Using the function interpvar
, you can then interpolate over this grid to the population coordinates in the freq_table
dataframe.
freq_table <- interpvar(grid, freq_table)
freq_table[1:10,]
## Pop lat long nobs freq_A freq_G air.sig995_winter_min
## 1 Mongola 45.000000 111.0 22 0.0455 0.9545 251.7319
## 2 Hazara 33.498556 70.0 44 0.1136 0.8864 270.2090
## 3 Han 32.265668 114.0 68 0.1324 0.8676 271.6034
## 4 Burusho 36.498386 74.0 50 0.1000 0.9 256.9061
## 5 Uygur 44.000000 81.0 20 0.0500 0.95 261.0526
## 6 Miao 28.000000 109.0 20 0.1000 0.9 276.6948
## 7 Tu 36.000000 101.0 20 0.1500 0.85 258.7496
## 8 Sardinian 40.000000 9.0 56 0.0000 1 285.1169
## 9 Yoruba 7.995095 5.0 42 0.0476 0.9524 294.8099
## 10 Brahui 30.498715 66.5 50 0.0000 1 277.8200
Any number of environmental data columns can be added to the freq_table
in this manner.
grid2 <- seasonAve(ext="max")
freq_table <- interpvar(grid2, freq_table)
freq_table[1:5,]
## Pop lat long nobs freq_A freq_G air.sig995_winter_min
## 1 Mongola 45.00000 111 22 0.0455 0.9545 251.7319
## 2 Hazara 33.49856 70 44 0.1136 0.8864 270.2090
## 3 Han 32.26567 114 68 0.1324 0.8676 271.6034
## 4 Burusho 36.49839 74 50 0.1000 0.9 256.9061
## 5 Uygur 44.00000 81 20 0.0500 0.95 261.0526
## air.sig995_winter_max
## 1 258.8313
## 2 277.2501
## 3 280.1742
## 4 263.7296
## 5 267.4125
To create a choropleth map of the environmental data and add pie charts of the allele frequency data, first use the envmap
function on the environmental data stored in grid
. Then use the addpie
function on the frequency data stored in the freq_table
dataframe.
envmap(grid)
addpie(freq_table, cols=c("black", "white"))
To make the same choropleth map on a coarser environmental grid, specify fewer colors with the ncol
argument.
envmap(grid, ncol=6)
addpie(freq_table, cols=c("black", "white"))
You can also specify your own color palette using the col
argument.

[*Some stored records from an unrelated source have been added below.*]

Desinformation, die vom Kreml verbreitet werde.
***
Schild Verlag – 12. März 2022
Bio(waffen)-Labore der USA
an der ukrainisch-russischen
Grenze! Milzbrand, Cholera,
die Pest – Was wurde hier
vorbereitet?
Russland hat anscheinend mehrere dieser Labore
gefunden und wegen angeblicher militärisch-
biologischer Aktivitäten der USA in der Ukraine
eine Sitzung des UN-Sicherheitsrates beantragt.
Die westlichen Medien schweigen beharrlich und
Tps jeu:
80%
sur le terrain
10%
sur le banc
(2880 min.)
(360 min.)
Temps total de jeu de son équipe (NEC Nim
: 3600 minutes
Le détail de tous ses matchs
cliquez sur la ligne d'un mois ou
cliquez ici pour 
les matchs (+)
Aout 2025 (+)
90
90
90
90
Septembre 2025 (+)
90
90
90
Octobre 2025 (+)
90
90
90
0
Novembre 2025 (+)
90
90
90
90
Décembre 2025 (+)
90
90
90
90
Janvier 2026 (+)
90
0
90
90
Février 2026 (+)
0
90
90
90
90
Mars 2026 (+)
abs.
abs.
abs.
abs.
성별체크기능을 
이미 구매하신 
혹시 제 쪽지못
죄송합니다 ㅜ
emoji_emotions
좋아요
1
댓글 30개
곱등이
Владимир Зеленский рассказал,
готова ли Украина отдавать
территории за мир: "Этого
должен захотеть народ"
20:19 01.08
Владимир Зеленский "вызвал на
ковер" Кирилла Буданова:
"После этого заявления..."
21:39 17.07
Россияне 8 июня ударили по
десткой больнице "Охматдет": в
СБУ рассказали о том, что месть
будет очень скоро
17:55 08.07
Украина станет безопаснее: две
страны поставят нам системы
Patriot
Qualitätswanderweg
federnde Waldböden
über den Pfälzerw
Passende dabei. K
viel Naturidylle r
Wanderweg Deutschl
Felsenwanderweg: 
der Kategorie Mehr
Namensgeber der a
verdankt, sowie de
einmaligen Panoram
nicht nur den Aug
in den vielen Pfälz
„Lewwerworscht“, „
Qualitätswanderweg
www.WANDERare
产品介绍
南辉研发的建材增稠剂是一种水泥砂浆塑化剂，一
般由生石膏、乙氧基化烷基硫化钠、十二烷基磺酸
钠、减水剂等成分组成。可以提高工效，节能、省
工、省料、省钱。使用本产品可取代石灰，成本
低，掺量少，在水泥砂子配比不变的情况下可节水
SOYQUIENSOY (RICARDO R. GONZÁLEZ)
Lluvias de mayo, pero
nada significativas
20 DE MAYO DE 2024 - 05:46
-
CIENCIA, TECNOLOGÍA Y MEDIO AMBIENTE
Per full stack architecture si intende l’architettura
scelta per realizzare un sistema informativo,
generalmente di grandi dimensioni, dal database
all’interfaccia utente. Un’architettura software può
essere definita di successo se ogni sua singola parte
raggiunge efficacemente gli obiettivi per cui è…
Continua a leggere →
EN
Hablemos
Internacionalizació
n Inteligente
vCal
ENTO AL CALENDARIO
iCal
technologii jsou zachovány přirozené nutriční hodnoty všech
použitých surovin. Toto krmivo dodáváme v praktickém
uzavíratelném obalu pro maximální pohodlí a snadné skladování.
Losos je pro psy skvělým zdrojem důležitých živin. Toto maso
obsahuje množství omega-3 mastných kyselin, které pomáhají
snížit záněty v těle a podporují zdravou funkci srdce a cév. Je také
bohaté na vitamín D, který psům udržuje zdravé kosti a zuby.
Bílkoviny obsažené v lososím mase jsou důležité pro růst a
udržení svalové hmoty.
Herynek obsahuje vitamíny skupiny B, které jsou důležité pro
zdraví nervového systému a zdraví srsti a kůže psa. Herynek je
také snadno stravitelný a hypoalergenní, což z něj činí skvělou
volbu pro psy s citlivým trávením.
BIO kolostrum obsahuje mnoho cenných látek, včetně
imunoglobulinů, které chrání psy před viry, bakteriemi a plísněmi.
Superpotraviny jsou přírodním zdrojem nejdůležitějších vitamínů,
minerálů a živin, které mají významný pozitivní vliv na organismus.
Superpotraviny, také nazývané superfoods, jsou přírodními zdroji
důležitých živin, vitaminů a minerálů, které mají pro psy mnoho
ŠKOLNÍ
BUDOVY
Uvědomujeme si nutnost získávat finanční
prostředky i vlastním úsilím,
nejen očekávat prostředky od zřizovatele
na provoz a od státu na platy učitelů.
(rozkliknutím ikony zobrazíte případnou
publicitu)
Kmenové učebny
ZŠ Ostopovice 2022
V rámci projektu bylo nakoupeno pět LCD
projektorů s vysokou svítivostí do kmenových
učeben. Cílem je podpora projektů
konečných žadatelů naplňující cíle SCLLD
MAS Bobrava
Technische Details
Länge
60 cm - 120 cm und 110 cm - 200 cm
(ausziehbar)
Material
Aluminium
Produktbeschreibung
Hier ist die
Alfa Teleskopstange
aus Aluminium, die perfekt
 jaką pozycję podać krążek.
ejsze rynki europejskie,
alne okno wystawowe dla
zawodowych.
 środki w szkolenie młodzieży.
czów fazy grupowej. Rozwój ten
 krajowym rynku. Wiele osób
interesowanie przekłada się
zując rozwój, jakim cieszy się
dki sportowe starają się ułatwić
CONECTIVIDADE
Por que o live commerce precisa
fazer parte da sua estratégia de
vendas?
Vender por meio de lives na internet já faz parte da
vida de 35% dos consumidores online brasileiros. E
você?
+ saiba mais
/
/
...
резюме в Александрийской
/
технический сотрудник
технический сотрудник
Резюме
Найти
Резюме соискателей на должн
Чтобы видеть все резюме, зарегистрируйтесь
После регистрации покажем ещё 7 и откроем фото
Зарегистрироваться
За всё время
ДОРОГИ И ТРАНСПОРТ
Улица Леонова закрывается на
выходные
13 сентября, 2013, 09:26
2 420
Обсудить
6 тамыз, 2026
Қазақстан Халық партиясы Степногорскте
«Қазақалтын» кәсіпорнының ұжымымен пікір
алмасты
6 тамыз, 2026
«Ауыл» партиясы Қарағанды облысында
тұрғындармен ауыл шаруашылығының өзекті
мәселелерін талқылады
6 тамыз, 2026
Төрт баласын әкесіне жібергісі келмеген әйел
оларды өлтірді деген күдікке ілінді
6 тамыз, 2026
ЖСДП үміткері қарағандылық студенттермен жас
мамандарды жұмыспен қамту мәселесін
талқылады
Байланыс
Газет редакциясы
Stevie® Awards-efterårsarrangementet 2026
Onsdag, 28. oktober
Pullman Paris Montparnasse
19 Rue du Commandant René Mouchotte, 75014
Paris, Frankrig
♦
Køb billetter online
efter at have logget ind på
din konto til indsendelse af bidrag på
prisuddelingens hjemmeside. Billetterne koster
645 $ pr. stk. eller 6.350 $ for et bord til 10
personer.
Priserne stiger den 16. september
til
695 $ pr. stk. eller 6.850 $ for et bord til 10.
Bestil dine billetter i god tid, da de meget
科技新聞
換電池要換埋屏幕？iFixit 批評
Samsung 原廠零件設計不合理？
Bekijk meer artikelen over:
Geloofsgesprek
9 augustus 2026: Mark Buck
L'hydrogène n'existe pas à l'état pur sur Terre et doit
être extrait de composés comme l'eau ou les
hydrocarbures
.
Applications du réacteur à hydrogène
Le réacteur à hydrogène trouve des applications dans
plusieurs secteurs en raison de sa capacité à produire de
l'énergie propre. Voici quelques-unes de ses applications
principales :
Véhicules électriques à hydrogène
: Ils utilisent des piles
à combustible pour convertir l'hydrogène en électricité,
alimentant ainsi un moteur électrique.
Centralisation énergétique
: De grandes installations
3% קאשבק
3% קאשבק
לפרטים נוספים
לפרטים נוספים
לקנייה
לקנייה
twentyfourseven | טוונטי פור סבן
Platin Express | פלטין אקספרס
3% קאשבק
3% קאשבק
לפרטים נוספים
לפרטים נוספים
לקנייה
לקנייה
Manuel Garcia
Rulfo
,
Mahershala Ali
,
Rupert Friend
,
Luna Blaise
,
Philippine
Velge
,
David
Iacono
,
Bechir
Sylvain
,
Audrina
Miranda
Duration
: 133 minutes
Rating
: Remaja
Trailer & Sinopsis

For example,
envmap(grid, col=topo.colors(12))
addpie(freq_table)
To make a plain map (similar to those appearing in the GGV), you can use the same envmap
function, but without providing an environmental grid
.
envmap()
addpie(freq_table)
The ggvscaling
argument of the addpie
funtion is to provide the same pie chart scaling that the GGV uses for rare variants.
The Print
command of many web browsers will allow you to save a cluster map as a PDF file. Choropleth maps can be saved by using the Export
feature in RStudio, or in R, by using a function for one of the graphics devices, such as pdf
, jpeg
or png
, as in the example shown below.
pdf(file="map.pdf")
envmap(grid)
addpie(freq_table)
dev.off
In addition to the genetic data provided in the GGV databases, the user can map their own genetic data. To do this will require providing the following three files:
The XML files need to be named with the same filename prefix used for the gzippped VCF file and stored in the same directory. For example, if the VCF filename is genodata.vcf.gz
(prefix genodata
) the indiv_label XML filename should be genodata.indiv_label.xml
and the pop_geo XML filename should be genodata.pop_geo.xml
.
To map the frequency data, the ggv
function can be used as above, substituting the vcf
argument for the db
argument, as shown here.
ggv(chr=7, pos=50443603, vcf="http://genome-data.cri.uchicago.edu/ahga/allpops_auto_maf0.005geno0.1.vcf.gz")
In the example indiv_label XML file, each sample has two Population tags with two different level attributes. For the HGDP samples in this example, there is a Population tag for each sample’s population name (level=1
) and superpopulation, the name describing the population’s region/continent (level=2
). In a different situation, the different levels could be used to describe a location from which the individual was sampled and a population to which the individual historically belongs. Any number of population levels can be given and the data can then be analyzed/mapped at each level of granularity.